───── Records for the task

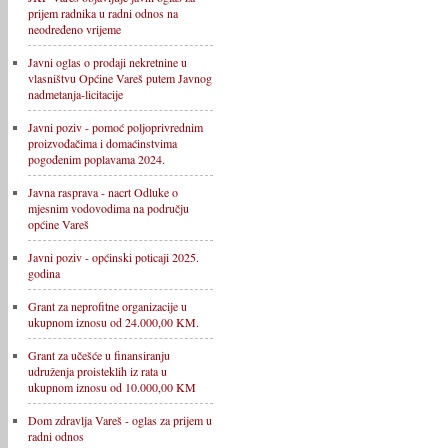
prijem radnika u radni odnos na
neodređeno vrijeme
Javni oglas o prodaji nekretnine u
vlasništvu Općine Vareš putem Javnog
nadmetanja-licitacije
Javni poziv - pomoć poljoprivrednim
proizvođačima i domaćinstvima
pogođenim poplavama 2024.
Javna rasprava - nacrt Odluke o
mjesnim vodovodima na području
općine Vareš
Javni poziv - općinski poticaji 2025.
godina
Grant za neprofitne organizacije u
ukupnom iznosu od 24.000,00 KM.
Grant za učešće u finansiranju
udruženja proisteklih iz rata u
ukupnom iznosu od 10.000,00 KM
Dom zdravlja Vareš - oglas za prijem u
radni odnos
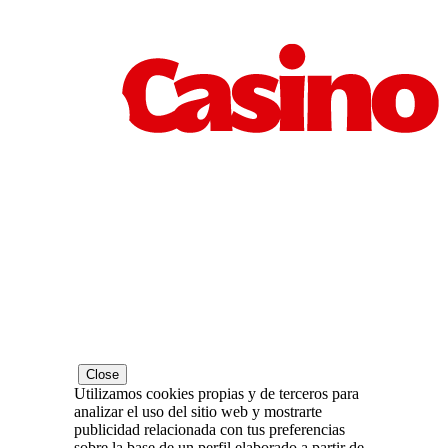
Close
Utilizamos cookies propias y de terceros para
analizar el uso del sitio web y mostrarte
publicidad relacionada con tus preferencias
sobre la base de un perfil elaborado a partir de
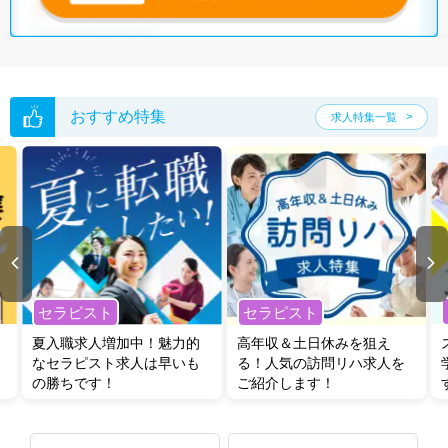
おすすめ特集
求人特集一覧
セラピスト
セラピスト
夏入職求人増加中！魅力的
高年収＆土日休みを狙え
なセラピスト求人は早いも
る！人気の訪問リハ求人を
の勝ちです！
ご紹介します！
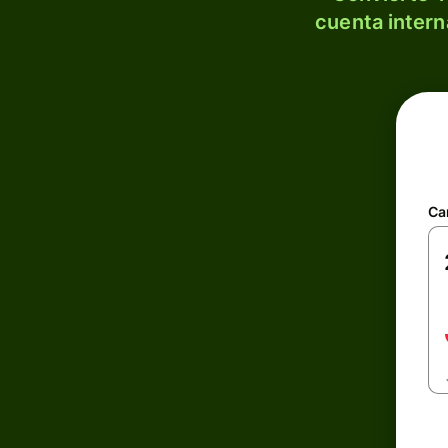
cuenta intern
Ca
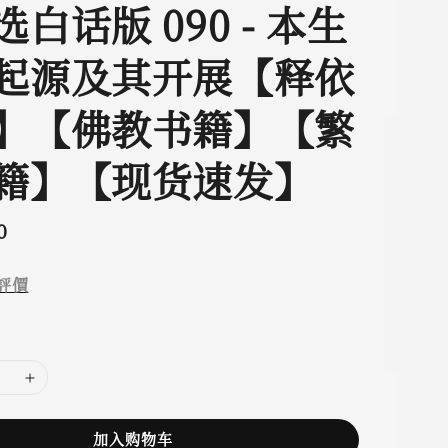
白话版 090 - 本生
起源及其开展【释依
】【佛教书籍】【繁
籍】【现货速发】
0
評價
加入购物车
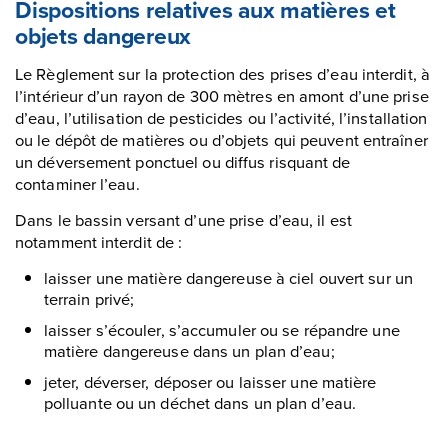
Dispositions relatives aux matières et
objets dangereux
Le Règlement sur la protection des prises d’eau interdit, à
l’intérieur d’un rayon de 300 mètres en amont d’une prise
d’eau, l’utilisation de pesticides ou l’activité, l’installation
ou le dépôt de matières ou d’objets qui peuvent entraîner
un déversement ponctuel ou diffus risquant de
contaminer l’eau.
Dans le bassin versant d’une prise d’eau, il est
notamment interdit de :
laisser une matière dangereuse à ciel ouvert sur un
terrain privé;
laisser s’écouler, s’accumuler ou se répandre une
matière dangereuse dans un plan d’eau;
jeter, déverser, déposer ou laisser une matière
polluante ou un déchet dans un plan d’eau.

──────────

What you need to do
Look for the string "prijem" in the records, and copy every line where it is found.

The completed task
prijem radnika u radni odnos na
Dom zdravlja Vareš - oglas za prijem u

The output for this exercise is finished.